▸ **Required action**: Provide the number of lines of the records that include "业务流水号", with no other content.
+++ Available data
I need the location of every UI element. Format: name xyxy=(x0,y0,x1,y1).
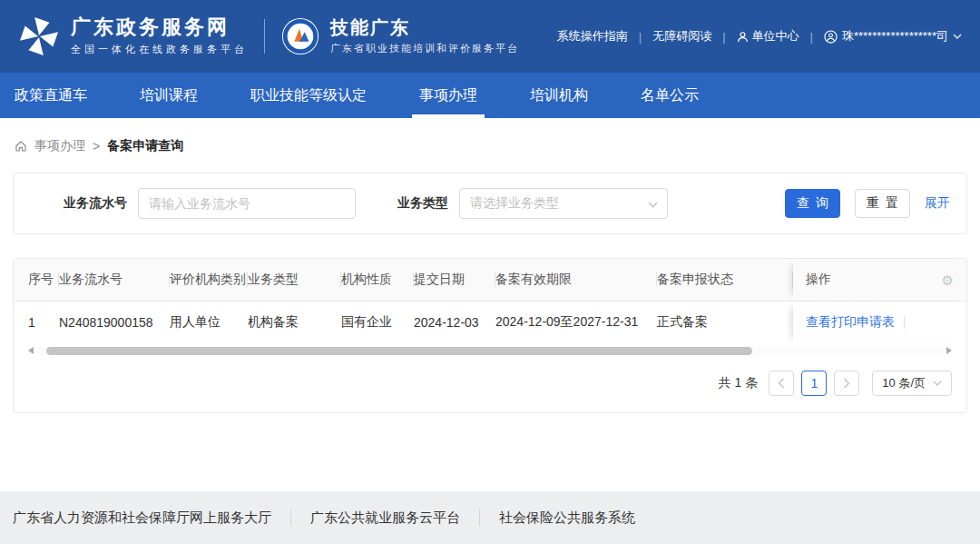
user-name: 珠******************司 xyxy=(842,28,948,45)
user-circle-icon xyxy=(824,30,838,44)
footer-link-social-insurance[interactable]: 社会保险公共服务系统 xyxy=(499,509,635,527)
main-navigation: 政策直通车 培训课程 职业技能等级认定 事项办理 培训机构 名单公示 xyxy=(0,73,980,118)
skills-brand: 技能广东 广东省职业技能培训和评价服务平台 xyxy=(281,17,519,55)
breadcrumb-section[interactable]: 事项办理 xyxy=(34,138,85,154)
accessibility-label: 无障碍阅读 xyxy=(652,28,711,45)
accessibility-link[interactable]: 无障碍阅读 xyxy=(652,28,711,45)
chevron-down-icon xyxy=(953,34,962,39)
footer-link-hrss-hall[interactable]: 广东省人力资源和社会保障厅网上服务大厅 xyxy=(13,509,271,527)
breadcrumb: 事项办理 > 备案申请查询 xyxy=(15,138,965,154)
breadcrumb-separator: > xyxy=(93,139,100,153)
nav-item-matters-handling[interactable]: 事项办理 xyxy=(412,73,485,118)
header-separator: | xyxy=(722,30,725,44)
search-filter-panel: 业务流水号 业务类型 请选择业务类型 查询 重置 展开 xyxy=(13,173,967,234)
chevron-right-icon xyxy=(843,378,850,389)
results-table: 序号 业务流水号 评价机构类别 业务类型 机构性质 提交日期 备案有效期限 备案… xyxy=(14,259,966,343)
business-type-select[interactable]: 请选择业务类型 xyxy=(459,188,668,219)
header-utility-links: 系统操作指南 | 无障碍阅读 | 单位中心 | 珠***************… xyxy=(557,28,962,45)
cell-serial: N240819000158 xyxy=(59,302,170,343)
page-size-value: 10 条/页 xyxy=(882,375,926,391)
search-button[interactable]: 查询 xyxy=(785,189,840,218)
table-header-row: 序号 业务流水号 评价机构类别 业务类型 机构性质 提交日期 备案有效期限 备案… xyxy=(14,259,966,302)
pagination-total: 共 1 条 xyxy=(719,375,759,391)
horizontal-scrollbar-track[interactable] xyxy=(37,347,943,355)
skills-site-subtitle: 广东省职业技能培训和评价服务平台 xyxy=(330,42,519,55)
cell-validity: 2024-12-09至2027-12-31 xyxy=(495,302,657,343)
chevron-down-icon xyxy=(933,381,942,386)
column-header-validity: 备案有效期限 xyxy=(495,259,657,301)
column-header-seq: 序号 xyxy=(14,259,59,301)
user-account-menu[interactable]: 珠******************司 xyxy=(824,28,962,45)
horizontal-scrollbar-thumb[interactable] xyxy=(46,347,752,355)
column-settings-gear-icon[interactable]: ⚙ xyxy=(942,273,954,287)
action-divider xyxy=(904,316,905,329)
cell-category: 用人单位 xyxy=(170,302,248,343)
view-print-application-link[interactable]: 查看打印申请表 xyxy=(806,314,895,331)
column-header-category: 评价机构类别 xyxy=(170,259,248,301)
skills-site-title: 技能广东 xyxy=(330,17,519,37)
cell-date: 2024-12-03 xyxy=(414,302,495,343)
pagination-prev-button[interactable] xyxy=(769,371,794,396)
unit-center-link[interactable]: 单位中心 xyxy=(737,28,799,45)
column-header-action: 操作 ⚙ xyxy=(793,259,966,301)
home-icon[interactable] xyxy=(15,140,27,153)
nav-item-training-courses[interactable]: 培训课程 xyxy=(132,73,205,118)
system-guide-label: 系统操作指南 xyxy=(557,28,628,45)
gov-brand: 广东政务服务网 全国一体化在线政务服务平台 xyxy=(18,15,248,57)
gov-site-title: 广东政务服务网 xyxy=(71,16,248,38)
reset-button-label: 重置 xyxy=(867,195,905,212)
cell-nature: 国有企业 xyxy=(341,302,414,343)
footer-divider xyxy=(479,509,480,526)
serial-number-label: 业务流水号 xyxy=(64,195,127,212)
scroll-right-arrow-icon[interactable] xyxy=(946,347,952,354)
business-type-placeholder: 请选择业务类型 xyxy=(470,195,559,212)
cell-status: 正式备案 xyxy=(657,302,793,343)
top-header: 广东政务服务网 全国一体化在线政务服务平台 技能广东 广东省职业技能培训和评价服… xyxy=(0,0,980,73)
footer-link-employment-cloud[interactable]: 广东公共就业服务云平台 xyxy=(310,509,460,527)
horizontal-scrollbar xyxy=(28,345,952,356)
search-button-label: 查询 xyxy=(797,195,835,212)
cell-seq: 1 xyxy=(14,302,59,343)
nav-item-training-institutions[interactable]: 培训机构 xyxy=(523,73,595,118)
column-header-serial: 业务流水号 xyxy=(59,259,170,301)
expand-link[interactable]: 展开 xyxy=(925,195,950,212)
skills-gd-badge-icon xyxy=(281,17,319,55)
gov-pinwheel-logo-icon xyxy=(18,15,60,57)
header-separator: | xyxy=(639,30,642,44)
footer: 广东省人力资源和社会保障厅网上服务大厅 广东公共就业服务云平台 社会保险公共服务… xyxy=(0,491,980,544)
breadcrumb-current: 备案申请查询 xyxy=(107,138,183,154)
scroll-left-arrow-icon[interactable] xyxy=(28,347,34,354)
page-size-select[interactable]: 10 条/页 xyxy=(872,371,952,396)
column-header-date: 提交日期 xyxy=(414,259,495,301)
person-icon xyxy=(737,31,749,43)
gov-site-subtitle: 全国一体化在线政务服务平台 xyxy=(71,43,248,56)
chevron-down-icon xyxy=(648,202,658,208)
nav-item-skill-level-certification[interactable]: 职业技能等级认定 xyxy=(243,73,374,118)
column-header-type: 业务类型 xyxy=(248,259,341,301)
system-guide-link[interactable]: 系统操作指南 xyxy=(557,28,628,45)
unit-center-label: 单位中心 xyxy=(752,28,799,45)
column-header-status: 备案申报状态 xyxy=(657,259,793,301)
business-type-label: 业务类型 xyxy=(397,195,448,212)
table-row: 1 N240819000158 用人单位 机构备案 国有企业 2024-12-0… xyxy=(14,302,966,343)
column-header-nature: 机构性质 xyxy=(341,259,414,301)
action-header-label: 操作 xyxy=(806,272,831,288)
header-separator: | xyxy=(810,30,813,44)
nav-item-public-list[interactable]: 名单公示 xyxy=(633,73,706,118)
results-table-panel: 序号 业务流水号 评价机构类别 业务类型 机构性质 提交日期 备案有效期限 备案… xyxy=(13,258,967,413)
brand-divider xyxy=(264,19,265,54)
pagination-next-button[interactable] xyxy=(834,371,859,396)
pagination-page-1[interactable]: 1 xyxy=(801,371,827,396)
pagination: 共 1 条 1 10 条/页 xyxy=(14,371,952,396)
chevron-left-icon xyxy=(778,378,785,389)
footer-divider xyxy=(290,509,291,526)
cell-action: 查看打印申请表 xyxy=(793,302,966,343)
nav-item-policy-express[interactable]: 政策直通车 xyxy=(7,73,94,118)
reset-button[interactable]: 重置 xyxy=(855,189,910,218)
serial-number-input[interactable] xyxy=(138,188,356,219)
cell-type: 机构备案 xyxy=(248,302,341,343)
++++++
+++ Available data
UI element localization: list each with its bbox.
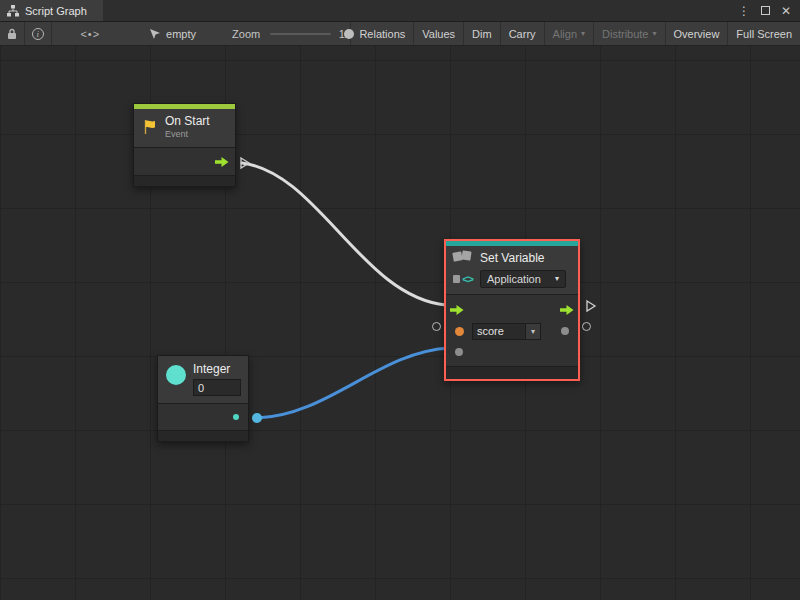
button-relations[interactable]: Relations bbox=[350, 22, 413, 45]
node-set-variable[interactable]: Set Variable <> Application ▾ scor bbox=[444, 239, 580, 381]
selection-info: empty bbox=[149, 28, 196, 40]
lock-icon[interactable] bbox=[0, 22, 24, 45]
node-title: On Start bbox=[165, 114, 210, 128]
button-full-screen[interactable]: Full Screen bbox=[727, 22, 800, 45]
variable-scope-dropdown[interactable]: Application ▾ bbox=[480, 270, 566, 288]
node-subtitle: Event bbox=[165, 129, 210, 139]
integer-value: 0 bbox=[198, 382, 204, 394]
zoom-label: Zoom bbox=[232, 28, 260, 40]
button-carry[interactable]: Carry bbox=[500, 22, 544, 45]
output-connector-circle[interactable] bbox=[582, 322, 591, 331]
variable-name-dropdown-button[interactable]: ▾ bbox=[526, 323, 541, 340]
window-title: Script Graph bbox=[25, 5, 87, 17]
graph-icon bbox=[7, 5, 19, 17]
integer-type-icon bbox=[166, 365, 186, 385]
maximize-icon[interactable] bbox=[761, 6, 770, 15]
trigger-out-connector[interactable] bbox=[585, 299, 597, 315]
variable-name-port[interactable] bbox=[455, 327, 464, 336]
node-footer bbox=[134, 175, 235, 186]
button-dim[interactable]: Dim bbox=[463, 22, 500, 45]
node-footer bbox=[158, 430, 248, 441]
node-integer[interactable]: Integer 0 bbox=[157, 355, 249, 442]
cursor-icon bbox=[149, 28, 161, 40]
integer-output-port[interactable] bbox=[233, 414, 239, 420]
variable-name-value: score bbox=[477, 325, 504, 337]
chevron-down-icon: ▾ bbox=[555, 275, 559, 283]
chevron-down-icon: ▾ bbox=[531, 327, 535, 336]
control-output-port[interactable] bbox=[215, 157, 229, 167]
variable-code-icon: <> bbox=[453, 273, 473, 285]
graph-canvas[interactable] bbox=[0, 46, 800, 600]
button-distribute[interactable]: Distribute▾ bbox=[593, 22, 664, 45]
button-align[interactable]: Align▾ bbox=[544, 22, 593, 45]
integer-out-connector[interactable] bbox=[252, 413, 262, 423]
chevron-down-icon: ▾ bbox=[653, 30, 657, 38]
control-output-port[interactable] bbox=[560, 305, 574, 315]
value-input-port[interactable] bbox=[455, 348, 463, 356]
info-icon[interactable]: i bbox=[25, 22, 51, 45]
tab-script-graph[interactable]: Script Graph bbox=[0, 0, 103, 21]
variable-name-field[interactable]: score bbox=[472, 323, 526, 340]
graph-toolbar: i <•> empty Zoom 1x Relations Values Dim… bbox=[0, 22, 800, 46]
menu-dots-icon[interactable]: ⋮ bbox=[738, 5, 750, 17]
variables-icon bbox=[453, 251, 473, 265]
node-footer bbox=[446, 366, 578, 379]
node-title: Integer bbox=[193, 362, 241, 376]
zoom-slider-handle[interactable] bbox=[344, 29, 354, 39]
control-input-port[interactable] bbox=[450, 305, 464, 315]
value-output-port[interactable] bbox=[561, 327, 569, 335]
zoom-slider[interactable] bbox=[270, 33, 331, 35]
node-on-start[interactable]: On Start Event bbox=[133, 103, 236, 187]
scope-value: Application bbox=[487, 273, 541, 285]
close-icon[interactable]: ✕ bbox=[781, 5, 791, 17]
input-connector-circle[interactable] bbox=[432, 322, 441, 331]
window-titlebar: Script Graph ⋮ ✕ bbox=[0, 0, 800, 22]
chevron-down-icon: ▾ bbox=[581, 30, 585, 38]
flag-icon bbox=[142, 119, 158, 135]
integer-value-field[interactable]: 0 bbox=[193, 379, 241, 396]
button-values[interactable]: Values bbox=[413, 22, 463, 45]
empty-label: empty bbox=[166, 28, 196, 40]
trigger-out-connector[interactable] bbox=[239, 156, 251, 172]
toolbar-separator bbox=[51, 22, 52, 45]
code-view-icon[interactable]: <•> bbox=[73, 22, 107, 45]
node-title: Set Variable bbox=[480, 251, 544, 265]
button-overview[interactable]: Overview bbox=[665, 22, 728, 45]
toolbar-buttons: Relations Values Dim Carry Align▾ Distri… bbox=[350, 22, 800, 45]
++++++
+++ Available data
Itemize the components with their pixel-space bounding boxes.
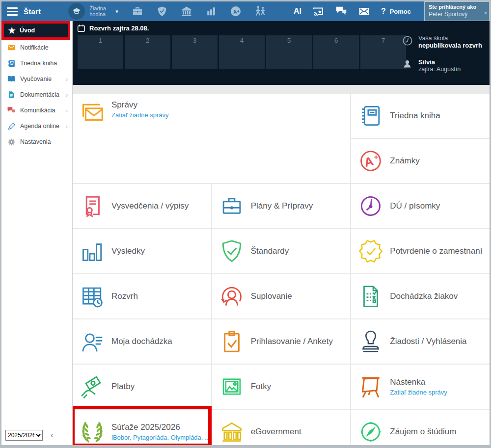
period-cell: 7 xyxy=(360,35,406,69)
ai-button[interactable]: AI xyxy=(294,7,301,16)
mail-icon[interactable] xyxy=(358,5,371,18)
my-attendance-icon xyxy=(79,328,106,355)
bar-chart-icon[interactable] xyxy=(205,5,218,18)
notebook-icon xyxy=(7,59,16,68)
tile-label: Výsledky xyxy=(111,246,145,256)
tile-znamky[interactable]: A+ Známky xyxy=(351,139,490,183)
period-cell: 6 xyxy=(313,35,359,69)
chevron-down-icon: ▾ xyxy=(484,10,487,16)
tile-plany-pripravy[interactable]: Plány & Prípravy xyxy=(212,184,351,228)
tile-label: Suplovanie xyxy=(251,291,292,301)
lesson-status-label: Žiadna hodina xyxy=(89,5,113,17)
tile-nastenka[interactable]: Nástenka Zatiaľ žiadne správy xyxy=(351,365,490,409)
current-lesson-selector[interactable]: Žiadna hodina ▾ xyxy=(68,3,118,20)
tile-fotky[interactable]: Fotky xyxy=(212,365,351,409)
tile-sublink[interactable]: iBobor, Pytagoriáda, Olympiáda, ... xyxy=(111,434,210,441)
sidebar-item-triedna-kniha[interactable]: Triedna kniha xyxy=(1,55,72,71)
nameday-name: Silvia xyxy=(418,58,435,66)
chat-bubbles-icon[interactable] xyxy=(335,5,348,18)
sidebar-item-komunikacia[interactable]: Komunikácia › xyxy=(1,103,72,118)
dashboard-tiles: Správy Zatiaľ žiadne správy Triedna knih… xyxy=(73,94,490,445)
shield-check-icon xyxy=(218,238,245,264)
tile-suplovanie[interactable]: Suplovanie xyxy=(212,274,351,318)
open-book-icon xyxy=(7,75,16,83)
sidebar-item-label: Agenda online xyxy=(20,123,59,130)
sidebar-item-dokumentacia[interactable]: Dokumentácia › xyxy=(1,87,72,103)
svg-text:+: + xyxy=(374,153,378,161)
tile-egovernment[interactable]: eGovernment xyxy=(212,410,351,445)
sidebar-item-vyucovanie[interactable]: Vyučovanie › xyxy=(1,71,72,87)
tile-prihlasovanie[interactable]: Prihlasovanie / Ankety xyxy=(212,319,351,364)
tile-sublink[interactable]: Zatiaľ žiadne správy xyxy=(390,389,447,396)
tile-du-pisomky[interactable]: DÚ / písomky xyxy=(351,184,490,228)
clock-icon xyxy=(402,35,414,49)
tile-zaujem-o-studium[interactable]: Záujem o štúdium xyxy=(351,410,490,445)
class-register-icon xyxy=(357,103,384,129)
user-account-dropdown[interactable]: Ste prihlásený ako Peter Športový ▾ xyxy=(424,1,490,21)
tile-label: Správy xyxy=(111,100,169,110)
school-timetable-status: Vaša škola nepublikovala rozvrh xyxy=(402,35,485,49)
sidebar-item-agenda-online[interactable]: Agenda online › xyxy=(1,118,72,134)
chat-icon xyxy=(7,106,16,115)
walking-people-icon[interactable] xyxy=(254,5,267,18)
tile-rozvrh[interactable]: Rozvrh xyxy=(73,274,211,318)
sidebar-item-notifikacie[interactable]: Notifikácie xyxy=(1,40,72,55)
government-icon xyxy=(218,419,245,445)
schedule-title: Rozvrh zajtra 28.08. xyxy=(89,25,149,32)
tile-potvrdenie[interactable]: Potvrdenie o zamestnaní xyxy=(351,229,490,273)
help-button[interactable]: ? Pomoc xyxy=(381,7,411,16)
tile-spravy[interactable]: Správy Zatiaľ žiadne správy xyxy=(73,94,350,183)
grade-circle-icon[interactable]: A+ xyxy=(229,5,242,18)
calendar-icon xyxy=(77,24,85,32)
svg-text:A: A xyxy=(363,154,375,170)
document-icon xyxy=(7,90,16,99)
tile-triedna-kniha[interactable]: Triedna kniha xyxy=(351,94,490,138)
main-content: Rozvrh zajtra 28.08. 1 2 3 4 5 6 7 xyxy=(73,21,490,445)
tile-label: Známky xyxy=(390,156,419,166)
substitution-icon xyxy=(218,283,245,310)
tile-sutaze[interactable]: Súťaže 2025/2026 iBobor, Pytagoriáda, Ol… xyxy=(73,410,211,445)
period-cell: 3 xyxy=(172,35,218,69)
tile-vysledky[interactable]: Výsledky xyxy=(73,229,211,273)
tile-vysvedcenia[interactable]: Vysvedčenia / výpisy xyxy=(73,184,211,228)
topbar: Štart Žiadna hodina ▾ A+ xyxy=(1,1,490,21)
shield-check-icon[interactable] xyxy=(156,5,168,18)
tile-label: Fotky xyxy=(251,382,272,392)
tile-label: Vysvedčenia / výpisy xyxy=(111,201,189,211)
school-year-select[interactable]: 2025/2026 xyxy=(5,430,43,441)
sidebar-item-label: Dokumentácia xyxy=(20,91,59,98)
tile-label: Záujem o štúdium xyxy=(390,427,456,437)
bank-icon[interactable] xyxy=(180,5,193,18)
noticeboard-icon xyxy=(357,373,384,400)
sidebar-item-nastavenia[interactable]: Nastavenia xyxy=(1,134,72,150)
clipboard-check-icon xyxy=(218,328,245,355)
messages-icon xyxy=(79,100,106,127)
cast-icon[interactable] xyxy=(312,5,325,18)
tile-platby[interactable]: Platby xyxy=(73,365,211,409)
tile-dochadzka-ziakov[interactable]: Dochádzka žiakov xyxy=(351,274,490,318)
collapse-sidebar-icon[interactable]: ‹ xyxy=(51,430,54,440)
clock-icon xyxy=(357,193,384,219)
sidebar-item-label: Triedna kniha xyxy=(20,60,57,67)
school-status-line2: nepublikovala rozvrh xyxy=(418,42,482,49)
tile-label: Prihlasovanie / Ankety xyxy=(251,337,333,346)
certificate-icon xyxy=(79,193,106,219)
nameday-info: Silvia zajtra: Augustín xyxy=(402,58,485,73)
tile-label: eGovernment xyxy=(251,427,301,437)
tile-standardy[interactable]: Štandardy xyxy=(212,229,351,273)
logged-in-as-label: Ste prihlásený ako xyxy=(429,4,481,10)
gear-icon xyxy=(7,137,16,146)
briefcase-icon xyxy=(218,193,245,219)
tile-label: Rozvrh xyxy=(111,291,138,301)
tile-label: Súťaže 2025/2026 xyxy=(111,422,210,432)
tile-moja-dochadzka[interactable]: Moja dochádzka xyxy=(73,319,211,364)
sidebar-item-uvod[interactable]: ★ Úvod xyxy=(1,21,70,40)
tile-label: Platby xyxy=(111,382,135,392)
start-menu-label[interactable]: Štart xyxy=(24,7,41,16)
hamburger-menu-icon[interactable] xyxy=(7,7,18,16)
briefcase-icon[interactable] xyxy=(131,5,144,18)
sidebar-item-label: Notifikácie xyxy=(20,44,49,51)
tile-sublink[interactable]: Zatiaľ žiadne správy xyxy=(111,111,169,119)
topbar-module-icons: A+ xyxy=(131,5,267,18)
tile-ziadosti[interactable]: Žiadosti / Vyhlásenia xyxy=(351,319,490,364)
++++++
▸ **Task output**: 6